Lalu apa itu gigi sensitif?
drg. Ahmad Syaifiyang akrab disapa dengan drg. Asep menerangkan gigi sensitif atau hipersensitivitas dentin merupakan sensasi nyeri yang pendek dan tajam yang terasa di gigi. Apalagi di Indonesia, yang notabene suka makanan yang dingin, panas, manis, atau asam, risiko masyarakatnya terkena gigi sensitif bisa jadi lebih tinggi.

Sebab makanan manis yang tekanan osmosisnya lebih tinggi daripada jenis makanan lainnya diduga memberikan tekanan yang lebih besar pada gigi sehingga dapat menimbulkan abrasi leher gigi. Abrasi atau pengikisan pada leher gigi inilah cikal bakal dari gigi sensitif.

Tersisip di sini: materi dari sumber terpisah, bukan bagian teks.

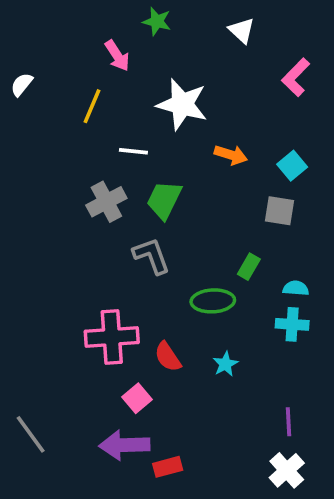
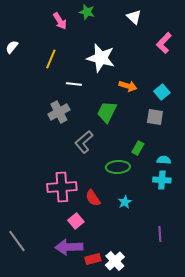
pink arrow: (117, 56) -> (60, 21), moved
green trapezoid: (164, 200) -> (107, 112), moved
gray L-shape: (151, 256) -> (84, 142), turned -110
white cross: (287, 470) -> (115, 261), moved

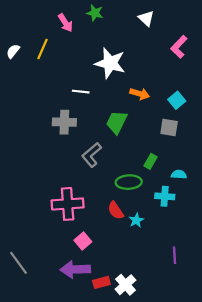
yellow line: (51, 59) -> (43, 49), moved
gray cross: (59, 112) -> (64, 122), turned 30
cyan cross: (162, 180) -> (165, 196), moved
red semicircle: (93, 198) -> (116, 210), moved

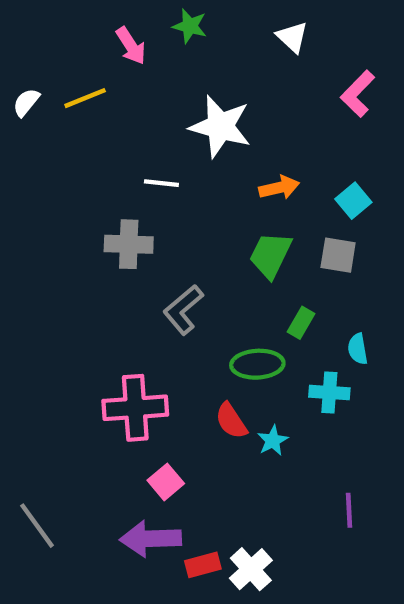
yellow line: (43, 49) -> (85, 98), turned 45
orange arrow: (140, 94) -> (279, 187), turned -30
green trapezoid: (117, 122) -> (270, 255), moved
cyan semicircle: (179, 174) -> (358, 349), turned -104

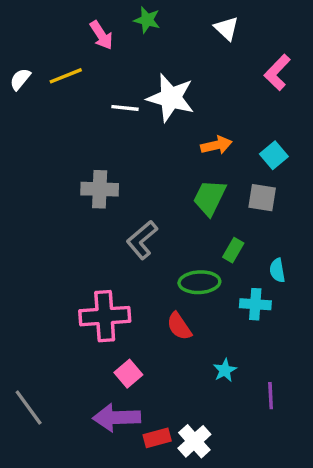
white line: (161, 183) -> (125, 108), moved
cyan star: (273, 441) -> (225, 370), moved

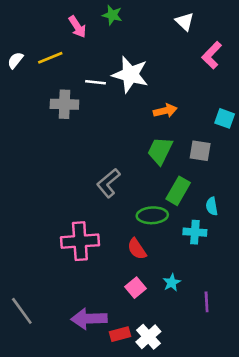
white triangle: (227, 28) -> (185, 22), moved
cyan square: (274, 155) -> (225, 118), moved, turned -30
gray cross: (100, 189) -> (64, 104), moved
green rectangle: (233, 250) -> (178, 191), size x1.5
pink square: (128, 374) -> (136, 288), moved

“Tapi kebanyakan kasus gigi sensitif sebenarnya terjadi karena sikat gigi yang salah. 91 Persen masyarakat Indonesia sudah menyikat gigi, namun hanya 7,3 persen saja yang sudah melakukannya dengan benar,” ujar Direktur Rumah Sakit Gigi dan Mulut Prof Soedomo Universitas Gadjah Mada tersebut.
“Dan perlu diingat, menggosok gigi itu bukan untuk memutihkan gigi tapi hanya membuang plak. Makanya kalau setelah digosok tapi tetep nggak putih-putih, orang akan terus mencari pasta gigi yang bisa memutihkan, padahal itu tidak benar. Karena terus digosok, dentinnya terbuka, sehingga terjadi abrasi email leher gigi dan gusi melorot. Pada akhirnya inilah yang menyebabkan gigi sensitif,” tegasnya.
Sensasi nyeri yang tajam dan pendek yang dialami penderita gigi sensitif biasanya dipicu oleh udara dingin, tekanan udara yang tinggi, gigi mengering, paparan gula maupun asam, atau adanya tekanan tertentu pada gigi.
drg. Asep mengingatkan bahwa permasalahan gigi sensitif ini tak dapat diabaikan. Dengan mengacu pada konsep ‘oral health related to quality of life’, gigi sensitif tergolong ke dalam faktor psikososial yang menyebabkan kualitas hidup seseorang bisa menurun karena menimbulkan ketidaknyamanan. Jika tidak ditangani dengan benar, gigi sensitif akan berdampak buruk terhadap kesehatan gigi dan mulut secara menyeluruh.
Namun karena masalah utama pada kasus gigi sensitif dewasa ini adalah kurangnya kepedulian masyarakat terhadap hal itu, maka solusinya diperlukan tenaga kesehatan yang getol dan ajeg mempromosikan kesehatan gigi dan mulut, berikut prosedur perawatannya. Tak lain demi mencegah terjadinya gigi sensitif yang dapat menurunkan kualitas hidup si pasien.